Suppression of excessive microglial overactivation can
prevent
the progression of multiple sclerosis (MS). Histone deacetylases 3
inhibitor (HDAC3i) has been demonstrated to exert anti-inflammatory
effects by suppressing microglia (M1-liked) activation. Here, we demonstrate
that the RGFP966 (a selective inhibitor of HDAC3) protects white matter
after cuprizone-induced demyelination, as shown by reductions in neurological
behavioral deficits and increases in myelin basic protein. Moreover,
in this study, we found that RGFP966 caused a significant reduction
in the levels of inflammatory cytokines, including IL-1β, TNF-α,
as well as iNOS, and inhibited microglial (M1-liked) activation in
the experimental cuprizone model and LPS-stimulated BV2 cells. Meanwhile,
RGFP966 alleviated apoptosis of LPS-induced BV2 cells in vitro. Furthermore,
RGFP966 suppressed the expression of P2X7R, NLRP3, ASC, IL-18, IL-1β,
and caspase-1, inhibited the ratio of phosphorylated-STAT3/STAT3 and
phosphorylated NF-κB p65/NF-κB p65, as well as increased
acetylated NF-κB p65 in vitro and in vivo.
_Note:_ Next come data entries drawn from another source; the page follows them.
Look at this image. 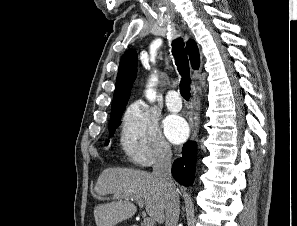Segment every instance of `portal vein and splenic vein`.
<instances>
[{
    "mask_svg": "<svg viewBox=\"0 0 297 226\" xmlns=\"http://www.w3.org/2000/svg\"><path fill=\"white\" fill-rule=\"evenodd\" d=\"M129 200H131V201H135L136 203H138V205L140 206V207H143L144 206V202H143V200L140 198V197H132V198H129ZM144 225L145 226H153L154 225V219H153V217H146V218H144Z\"/></svg>",
    "mask_w": 297,
    "mask_h": 226,
    "instance_id": "1",
    "label": "portal vein and splenic vein"
}]
</instances>
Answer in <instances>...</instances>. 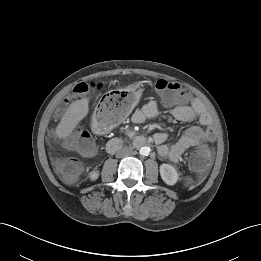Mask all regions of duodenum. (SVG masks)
Returning a JSON list of instances; mask_svg holds the SVG:
<instances>
[{"mask_svg": "<svg viewBox=\"0 0 261 261\" xmlns=\"http://www.w3.org/2000/svg\"><path fill=\"white\" fill-rule=\"evenodd\" d=\"M146 138L144 136H136L133 139V144L135 146H142L146 143ZM123 146V142L121 139L119 138H113L111 140L108 141L107 145H106V151L108 153H114L117 150H119L120 148H122Z\"/></svg>", "mask_w": 261, "mask_h": 261, "instance_id": "duodenum-1", "label": "duodenum"}]
</instances>
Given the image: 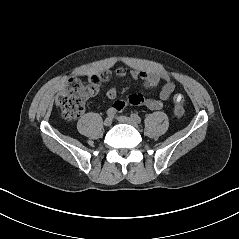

Furthermore, we confirmed
that brilliant blue G (antagonists of P2X7R) suppressed the expression
of microglial NLRP3, IL-18, IL-1β, caspase-1, NF-κB p65
(including phosphorylated NF-κB p65), and STAT3 (including phosphorylated
STAT3) in vitro. These findings demonstrated that RFFP966 alleviated
the inflammatory response and exerted a neuroprotective effect possibly
by modulating P2X7R/STAT3/NF-κB65/NLRP3 signaling pathways.
Thus, HDAD3 might be considered a promising intervention target for
neurodegenerative diseases, such as MS.